_GOAL OF THE EXERCISE_: Please copy out all lines of the entries that contain the word "GeoJSON".

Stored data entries
++++++++++
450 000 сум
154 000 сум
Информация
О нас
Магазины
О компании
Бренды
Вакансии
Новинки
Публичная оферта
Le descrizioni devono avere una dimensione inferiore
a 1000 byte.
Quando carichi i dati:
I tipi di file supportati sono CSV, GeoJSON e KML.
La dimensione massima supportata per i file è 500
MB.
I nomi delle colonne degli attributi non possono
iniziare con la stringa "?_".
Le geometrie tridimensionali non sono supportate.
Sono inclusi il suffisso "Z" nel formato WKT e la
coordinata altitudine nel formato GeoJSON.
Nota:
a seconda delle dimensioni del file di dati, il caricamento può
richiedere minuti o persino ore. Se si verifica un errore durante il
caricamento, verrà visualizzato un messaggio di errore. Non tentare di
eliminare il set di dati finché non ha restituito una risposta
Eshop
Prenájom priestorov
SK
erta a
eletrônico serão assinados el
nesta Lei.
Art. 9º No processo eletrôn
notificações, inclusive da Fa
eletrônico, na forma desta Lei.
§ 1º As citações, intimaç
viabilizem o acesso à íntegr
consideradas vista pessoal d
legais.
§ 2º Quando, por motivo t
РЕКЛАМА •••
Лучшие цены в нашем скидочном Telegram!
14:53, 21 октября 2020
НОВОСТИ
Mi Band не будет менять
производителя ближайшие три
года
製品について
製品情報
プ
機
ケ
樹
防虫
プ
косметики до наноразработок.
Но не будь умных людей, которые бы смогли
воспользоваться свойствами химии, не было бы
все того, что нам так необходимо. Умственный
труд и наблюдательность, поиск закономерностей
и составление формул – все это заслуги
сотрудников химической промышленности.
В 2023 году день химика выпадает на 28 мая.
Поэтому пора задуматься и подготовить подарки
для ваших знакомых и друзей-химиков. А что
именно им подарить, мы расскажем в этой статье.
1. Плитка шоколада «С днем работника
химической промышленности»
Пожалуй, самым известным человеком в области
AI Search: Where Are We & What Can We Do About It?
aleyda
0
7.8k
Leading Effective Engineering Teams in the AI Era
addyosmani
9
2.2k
++++++++++
_SOLVED PROBLEM_:
I tipi di file supportati sono CSV, GeoJSON e KML.
coordinata altitudine nel formato GeoJSON.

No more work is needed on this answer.